申込先は各園に直接。川崎市の幼稚園協会加入の園の場合、通常10月15日に願書配布、11月1日に願書提出で、その日に可否の結果が出ます。認定こども園の場合、園独自に日程を決めている園もありますが、時期的にはほぼ同じです。

★幼稚園…3~5歳児。4時間を標準とする教育時間の他、長時間の預かり保育を実施する園もあり。

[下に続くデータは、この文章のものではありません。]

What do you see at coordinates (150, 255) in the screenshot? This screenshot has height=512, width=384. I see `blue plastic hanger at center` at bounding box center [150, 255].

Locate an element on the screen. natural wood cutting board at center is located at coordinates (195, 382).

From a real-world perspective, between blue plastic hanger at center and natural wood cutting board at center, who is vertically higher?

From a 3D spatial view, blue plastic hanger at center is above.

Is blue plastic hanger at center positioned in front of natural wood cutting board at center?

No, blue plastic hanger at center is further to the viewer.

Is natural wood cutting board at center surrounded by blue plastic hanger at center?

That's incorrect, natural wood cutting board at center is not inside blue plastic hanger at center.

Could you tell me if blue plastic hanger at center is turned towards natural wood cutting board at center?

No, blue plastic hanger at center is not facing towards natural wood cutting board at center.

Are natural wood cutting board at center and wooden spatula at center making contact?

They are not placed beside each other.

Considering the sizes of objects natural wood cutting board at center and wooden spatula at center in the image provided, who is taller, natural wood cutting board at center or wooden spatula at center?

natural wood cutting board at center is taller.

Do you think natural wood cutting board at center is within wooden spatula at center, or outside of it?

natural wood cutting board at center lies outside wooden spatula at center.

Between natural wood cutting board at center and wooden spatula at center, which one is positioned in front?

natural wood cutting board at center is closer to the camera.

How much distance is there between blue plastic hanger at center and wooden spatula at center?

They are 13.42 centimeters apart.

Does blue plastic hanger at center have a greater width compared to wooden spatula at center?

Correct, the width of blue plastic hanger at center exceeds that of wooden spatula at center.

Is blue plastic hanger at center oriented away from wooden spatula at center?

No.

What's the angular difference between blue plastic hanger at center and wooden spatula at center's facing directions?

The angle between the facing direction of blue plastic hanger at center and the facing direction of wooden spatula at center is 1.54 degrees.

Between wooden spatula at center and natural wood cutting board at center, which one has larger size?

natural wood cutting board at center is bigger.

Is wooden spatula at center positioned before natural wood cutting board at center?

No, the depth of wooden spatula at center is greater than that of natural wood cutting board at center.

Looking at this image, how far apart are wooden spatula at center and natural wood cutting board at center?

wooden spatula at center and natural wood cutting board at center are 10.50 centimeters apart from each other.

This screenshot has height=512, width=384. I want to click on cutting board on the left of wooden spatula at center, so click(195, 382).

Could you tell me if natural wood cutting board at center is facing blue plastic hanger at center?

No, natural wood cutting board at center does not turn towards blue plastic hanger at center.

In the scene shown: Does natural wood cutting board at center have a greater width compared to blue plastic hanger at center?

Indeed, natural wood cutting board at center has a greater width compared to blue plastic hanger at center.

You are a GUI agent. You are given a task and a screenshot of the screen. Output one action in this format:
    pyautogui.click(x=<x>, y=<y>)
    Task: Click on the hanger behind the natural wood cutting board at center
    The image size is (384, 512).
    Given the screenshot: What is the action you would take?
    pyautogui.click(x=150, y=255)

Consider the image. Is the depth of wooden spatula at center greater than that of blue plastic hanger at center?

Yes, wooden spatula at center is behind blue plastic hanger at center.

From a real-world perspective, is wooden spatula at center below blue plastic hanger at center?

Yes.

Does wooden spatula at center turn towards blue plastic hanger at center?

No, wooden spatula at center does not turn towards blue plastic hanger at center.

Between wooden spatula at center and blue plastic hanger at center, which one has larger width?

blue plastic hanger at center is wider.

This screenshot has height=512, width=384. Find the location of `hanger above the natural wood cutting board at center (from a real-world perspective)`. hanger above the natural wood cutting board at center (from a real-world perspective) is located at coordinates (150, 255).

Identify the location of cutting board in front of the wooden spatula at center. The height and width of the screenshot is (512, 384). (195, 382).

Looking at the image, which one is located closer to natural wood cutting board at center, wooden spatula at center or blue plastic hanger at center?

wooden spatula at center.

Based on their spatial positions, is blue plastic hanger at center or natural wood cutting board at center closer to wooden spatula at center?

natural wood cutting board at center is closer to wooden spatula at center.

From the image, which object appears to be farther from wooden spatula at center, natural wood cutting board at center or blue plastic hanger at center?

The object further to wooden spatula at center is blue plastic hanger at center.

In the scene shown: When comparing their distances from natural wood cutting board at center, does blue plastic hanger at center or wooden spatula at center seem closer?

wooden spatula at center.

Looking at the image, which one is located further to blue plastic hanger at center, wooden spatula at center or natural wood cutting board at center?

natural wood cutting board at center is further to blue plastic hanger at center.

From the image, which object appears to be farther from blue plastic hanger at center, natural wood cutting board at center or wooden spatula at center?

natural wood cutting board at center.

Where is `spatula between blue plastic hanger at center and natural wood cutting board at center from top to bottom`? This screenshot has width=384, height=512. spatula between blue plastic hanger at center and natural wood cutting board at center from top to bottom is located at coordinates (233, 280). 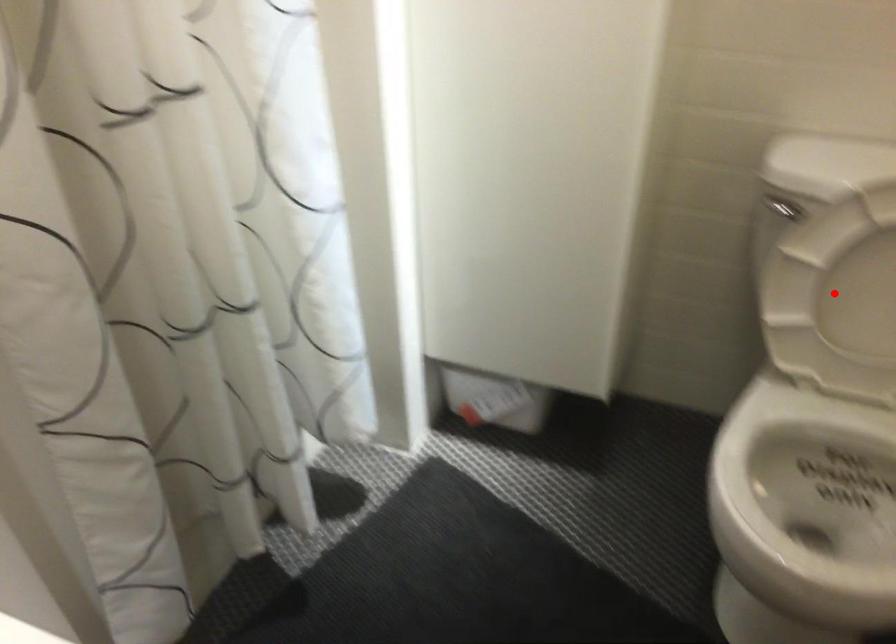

★認定こども園(幼稚園部分)…3~5歳児。教育・保育を一体的に提供する。延長保育もあり。

 

 

 

 

◆申し込みの相談窓口

申込みにあたって、各区役所にて事前相談を行っています。

 

中原区役所 地域みまもり支援センター 児童家庭課 Tel:044-744-3284

高津区役所 地域みまもり支援センター 児童家庭課 Tel:044-861-3250

宮前区役所 地域みまもり支援センター 児童家庭課 Tel:044-856-3258

◆教えて!園生活にまつわるエトセトラ

梶ヶ谷保育園の園長先生に取材し、入園後の生活で心配なこと、気になることを聞いてみました。(2014.10)

 

完全母乳です。入園に向けて卒乳しなくてはダメですか?

卒乳するかどうかは、赤ちゃんの様子を見ながらママが決めれば大丈夫。夜だけおっぱいのお子さんもいます。冷凍母乳に対応している園もありますが、授乳の際は哺乳瓶を使うので、入園が決まったら少しずつ哺乳瓶の乳首に慣らしておくことをお勧めします。

 

食物アレルギーがあります。受け入れてもらえますか?

認可保育園の場合、アレルギーが原因で入園を断ることはありません。まずは見学の際などに確認を。栄養士や看護師と細かく打ち合わせることで除去食対応も可能で、希望する場合は申請が必要です。入所申込時や入所内定後の面談で申告してください。

 

急な残業の時も、預かってもらえますか?

保育園開所時間に送り迎えできない日がある場合、認可保育園では延長保育を利用できます。事前に延長保育申請が必要で、毎日利用するかどうかに関わらず、別途月額の料金がかかります。延長保育の時間帯は、保育必要量や開所時間によるので確認してください。

 

おむつ替えやトイレトレーニングについて、教えてください

布おむつと紙おむつ、どちらを使うかは園によります。おむつ交換は個別に、又は活動の節目ごとに、ぬれていないか確認して、状況に応じて交換しています。排尿間隔があいてきたら状況を見ながらトイレに誘うなど、トイレトレーニングも一人ずつ対応しています。

 

3才以降、幼稚園に行かずに保育園のままでも大丈夫でしょうか?

大丈夫です。保育園では保育指針を元にカリキュラムを立てて、遊びを通して年齢相応の経験や学びを促します。「幼稚園は教育施設、保育園は遊び中心」と一元的に捉えず、ライフスタイルや教育に対する考え方なども考慮して、お子さんに合った園を選べるといいですね。